Data Augmentation for Classification of Negative Pregnancy Outcomes in Imbalanced Data
Md Badsha Biswas
TL;DR
The paper addresses the challenge of studying negative pregnancy outcomes in imbalanced data by leveraging publicly available Twitter data and an NLP pipeline to automatically identify term pregnancies with normal birth weight (positives) versus adverse outcomes (negatives). It systematically investigates data augmentation strategies, including GPT-3.5-based generation and prompt engineering, to balance the minority negative class and assess their impact on classifier performance. A rules-based layer is integrated with transformer models (notably BERT) to further boost prediction accuracy. Results show strong performance for positive outcomes (e.g., BERT Large Uncased F1 ≈ 0.96) but ongoing difficulty for negative outcomes, demonstrating the viability of social-media data for maternal health epidemiology while highlighting areas for improvement such as semantic understanding and multimodal data integration.
Abstract
Infant mortality remains a significant public health concern in the United States, with birth defects identified as a leading cause. Despite ongoing efforts to understand the causes of negative pregnancy outcomes like miscarriage, stillbirths, birth defects, and premature birth, there is still a need for more comprehensive research and strategies for intervention.

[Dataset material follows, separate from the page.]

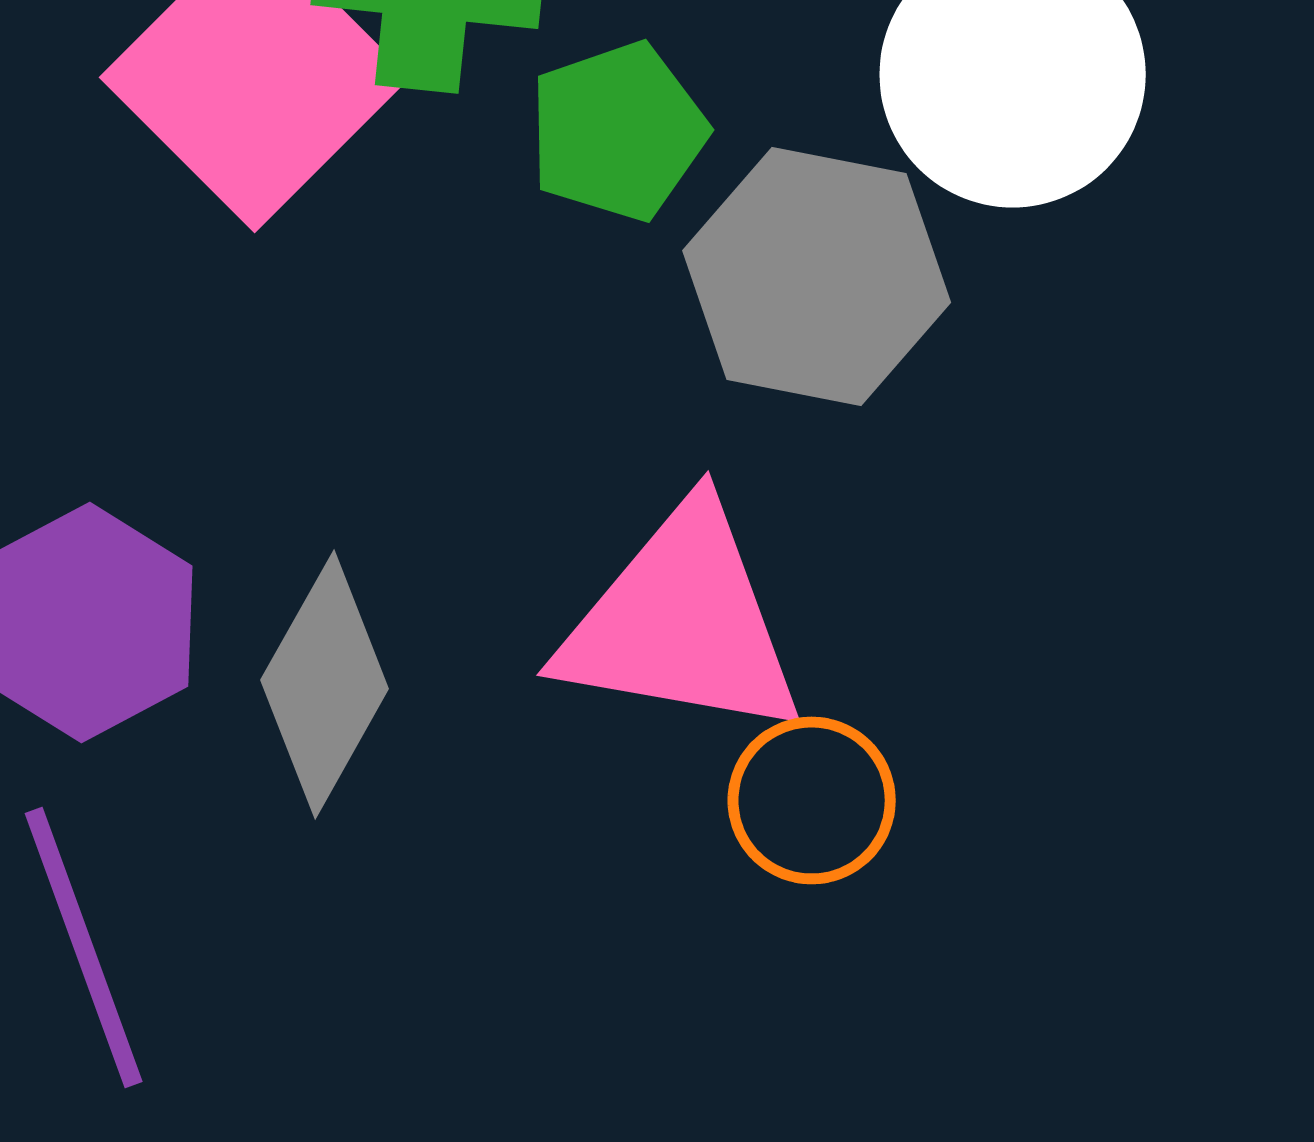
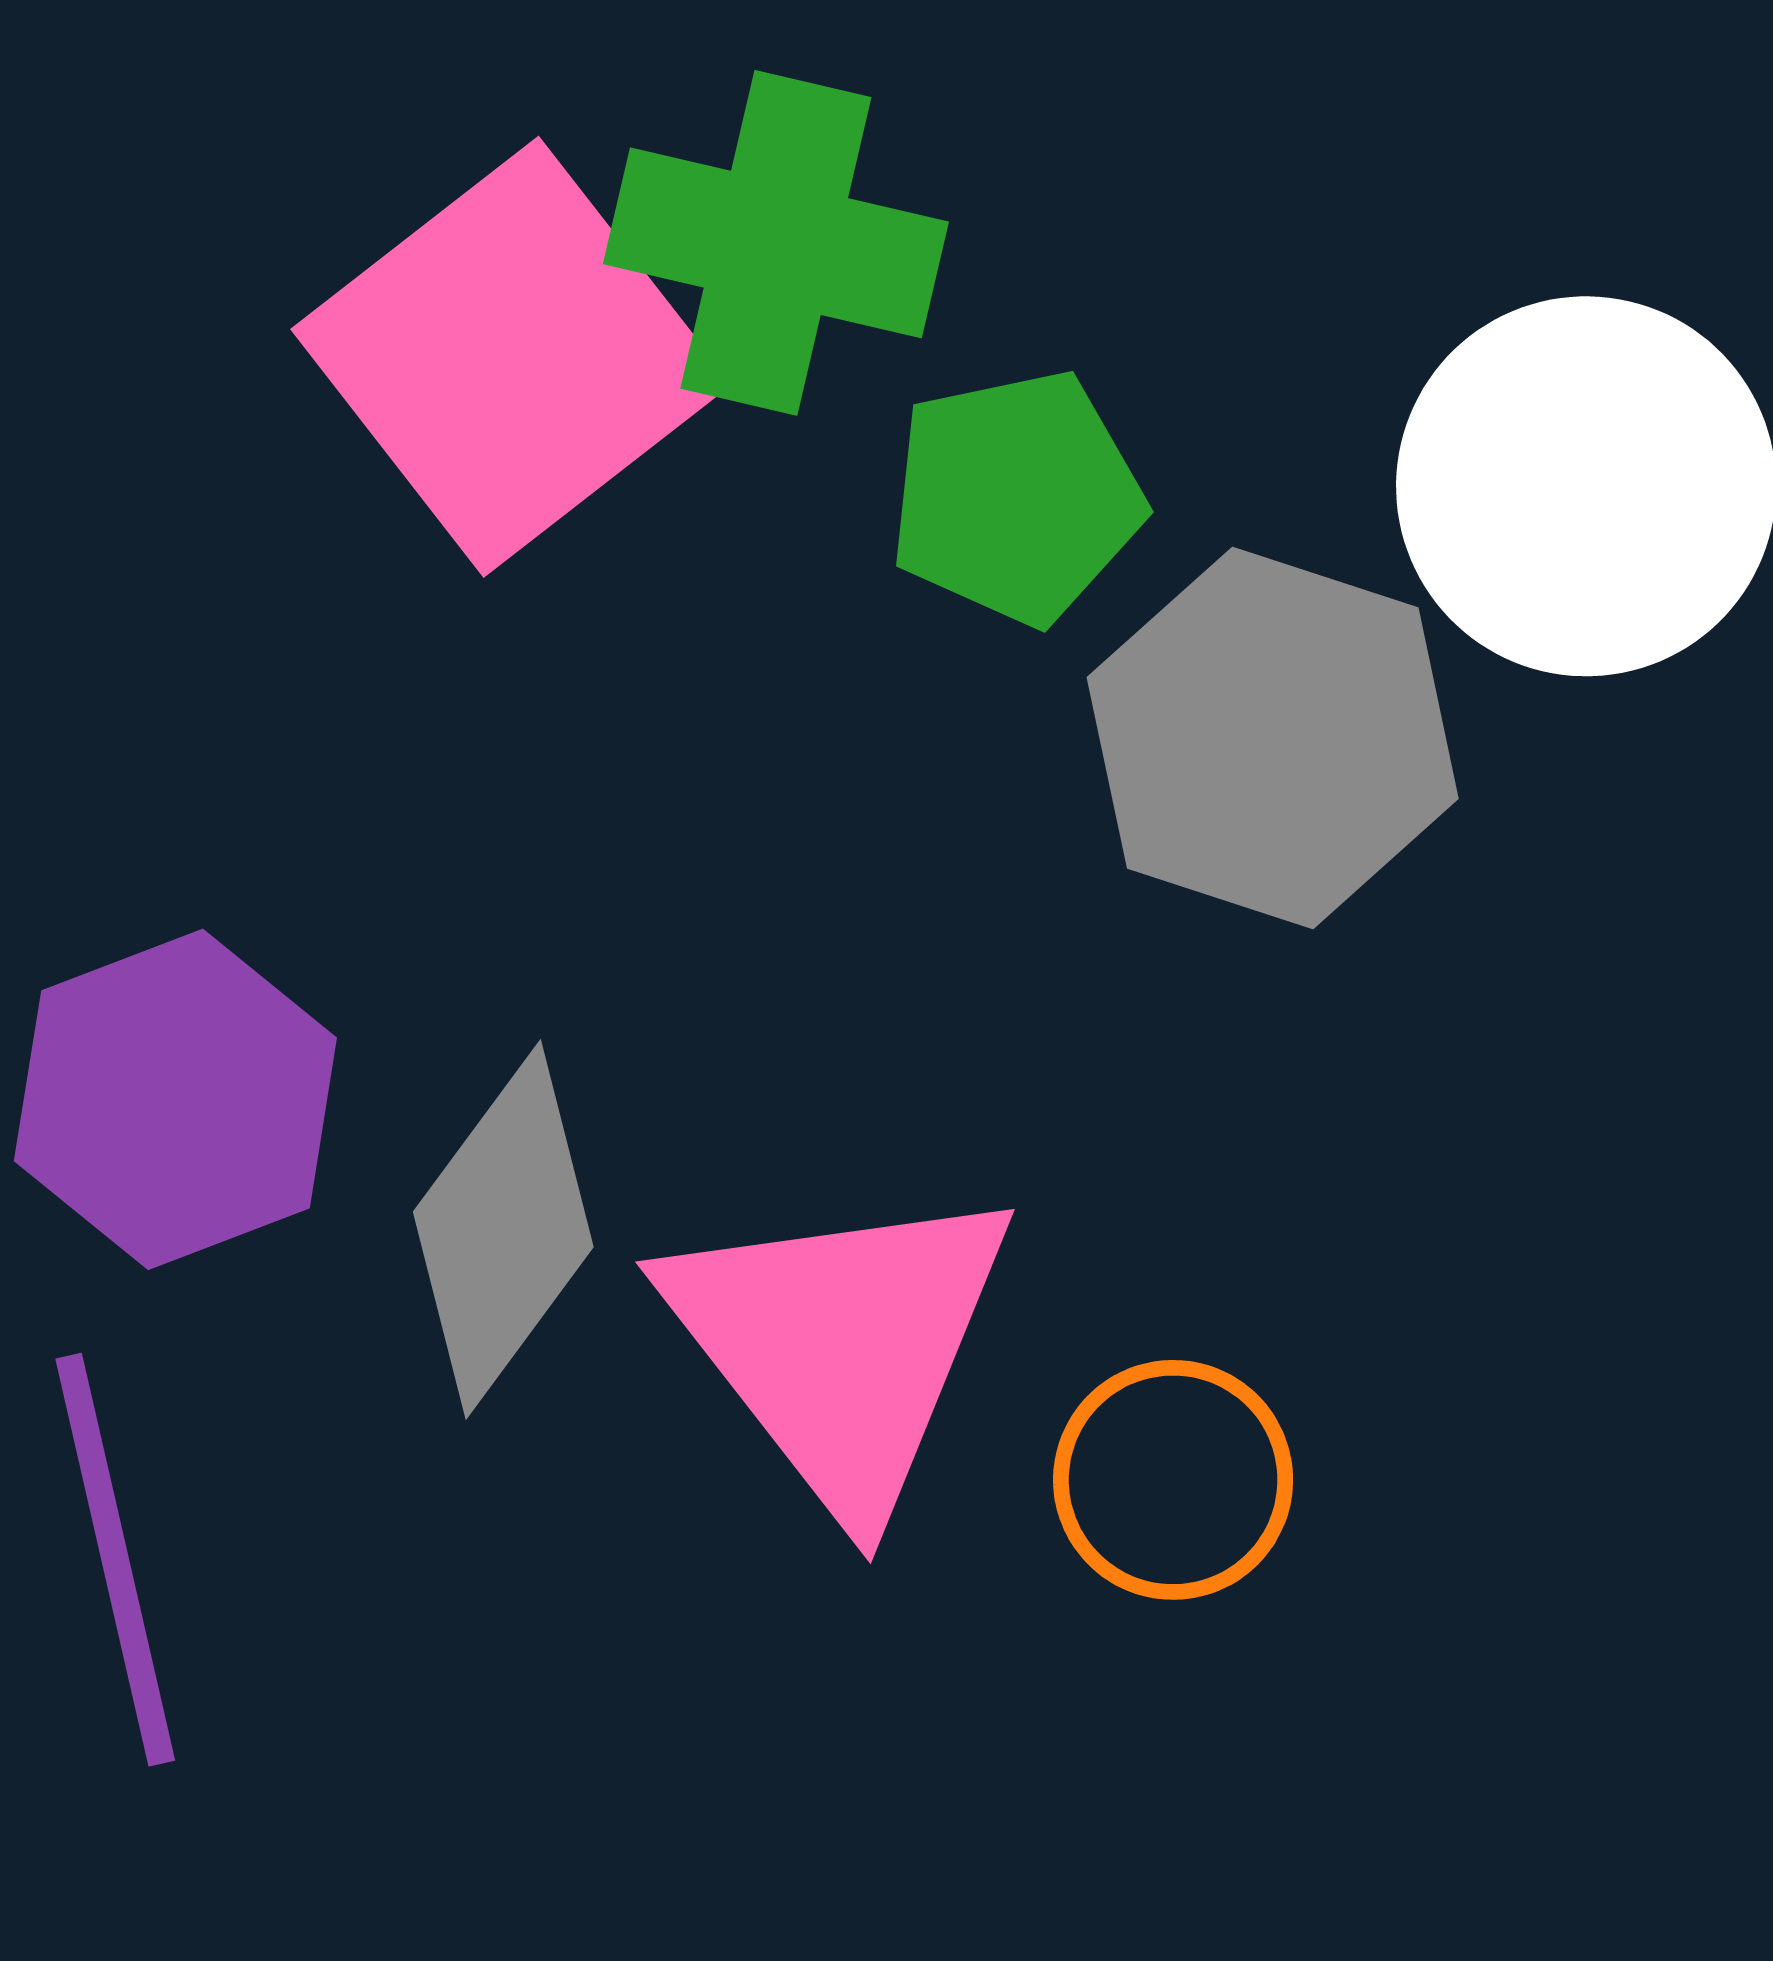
pink triangle: (682, 622) -> (840, 1345), moved, turned 35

This paper introduces a novel approach that uses publicly available social media data, especially from platforms like Twitter, to enhance current datasets for studying negative pregnancy outcomes through observational research. The inherent challenges in utilizing social media data, including imbalance, noise, and lack of structure, necessitate robust preprocessing techniques and data augmentation strategies. By constructing a natural language processing (NLP) pipeline, we aim to automatically identify women sharing their pregnancy experiences, categorizing them based on reported outcomes. Women reporting full gestation and normal birth weight will be classified as positive cases, while those reporting negative pregnancy outcomes will be identified as negative cases. Furthermore, this study offers potential applications in assessing the causal impact of specific interventions, treatments, or prenatal exposures on maternal and fetal health outcomes. Additionally, it provides a framework for future health studies involving pregnant cohorts and comparator groups. In a broader context, our research showcases the viability of social media data as an adjunctive resource in epidemiological investigations about pregnancy outcomes.